Broadly speaking, the Japan SJF Regulations allow a Bermuda incorporated fund (in particular a Bermuda unit trust) that is marketed to a Japanese retail audience (the “Japan Fund”) to satisfy’ the Japanese Securities Dealers Association (“JSDA”) that Bermuda has met certain qualification standards applying to bringing offshore funds in a public offering in Japan. In particular, the lapan SJF Regulations establish that Bermuda is equipped with an adequate legal infrastructure to comply with the requirements of Article 15 of the Fair Business Practice Rule 4 (Regulations Concerning Foreign Securities Transactions) of the JSDA. Further, in providing such regulatory framework Bermuda hopes to regain its prominence in this market.
The Rules apply to a fund authorised and classified in accordance with paragraph 5 of the Order as a specified jurisdiction fund for Japan. A fund will not qualify for such classification unless its units, which have been or are intended to be offered by way of a public offering of securities, are compliant with the law of Japan. The law of Japan a) relating to units of a fund which have been or are intended to be offered to the public in Japan by way of a public offering of securities (referred to in Japan as “yukashoken-no-boshu”) and b) defined under the Financial Instruments and Exchange Law of Japan, is recognised as the applicable law for the purpose of the operations of a fund that qualifies as a specified jurisdiction fund for Japan under the Rules.
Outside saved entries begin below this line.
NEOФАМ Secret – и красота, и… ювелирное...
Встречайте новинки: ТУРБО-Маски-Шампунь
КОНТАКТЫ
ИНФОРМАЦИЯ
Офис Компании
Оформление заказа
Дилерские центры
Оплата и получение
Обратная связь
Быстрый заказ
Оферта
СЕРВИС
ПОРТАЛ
The Amendment Act and Japan SJF Regulations collectively provide the framework for the Japan Fund and set out the requirements which the Japan Fund is required to meet such as:
i) the constitution of the fund must provide for a)the terms upon which units are issued, including the terms and circumstances, if any, upon which the rights and restrictions attaching to the units may be changed; and b) for the appointment of an auditor and must be made available for inspection by a participant or prospective participant of the fund at the fund’s registered office or principal office, or if the fund has a service provider in Bermuda, at the office of the service provider;
ii) the fund must ensure that the issue and redemption or repurchase prices for its units at the most recent issue and redemption or repurchase date is made available on request without charge at the fund’s registered or principal office, or if the fund has a service provider in Bermuda, at the office of the service provider;
iii) the fund must within six months of the end of its financial year, or within such other period as may be specified in the fund’s prospectus, prepare and distribute, or cause to be prepared and distributed, an annual report to participants of the fund without charge, which shall include the audited financial statements of the fund;
iv) the operator of a fund must submit to the Authority a written report on the activities of the fund for the reporting period, no later than 20 business days from the last day of each month;
v) functions and responsibilities of the fund administrator, custodian, investment manager and auditor of the fund;
vi) standards and principals of financial reports and information for inclusion in financial statements relating to the fund; and
vii) audit standards.
Through this exciting improvement and the quality of investment products offered in Bermuda, the investment funds industry is confident that this innovative legislation will attract Japanese retail investment into Bermuda investment products.
Bermuda is one of the industry’s leading offshore financial centers, remaining committed to attracting quality funds by offering innovative products, demonstrable political stability, excellent fund administration services and prudent regulation of the investment industry.